- **Prompt**: Through the end of the data below, output every line exactly, beginning with the line that contains "https://dl.ndl.go.jp/collections/A00001".

[Data entries]
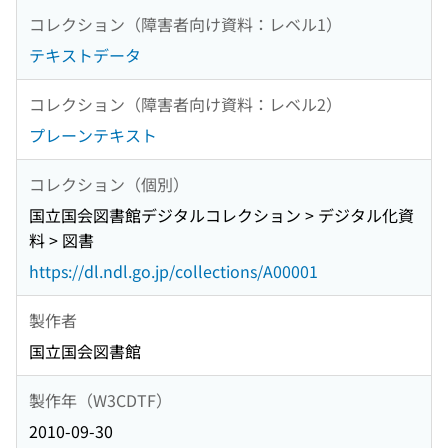
コレクション（障害者向け資料：レベル1）
テキストデータ
コレクション（障害者向け資料：レベル2）
プレーンテキスト
コレクション（個別）
国立国会図書館デジタルコレクション > デジタル化資
料 > 図書
https://dl.ndl.go.jp/collections/A00001
製作者
国立国会図書館
製作年（W3CDTF）
2010-09-30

- **Result for this task**:
https://dl.ndl.go.jp/collections/A00001
製作者
国立国会図書館
製作年（W3CDTF）
2010-09-30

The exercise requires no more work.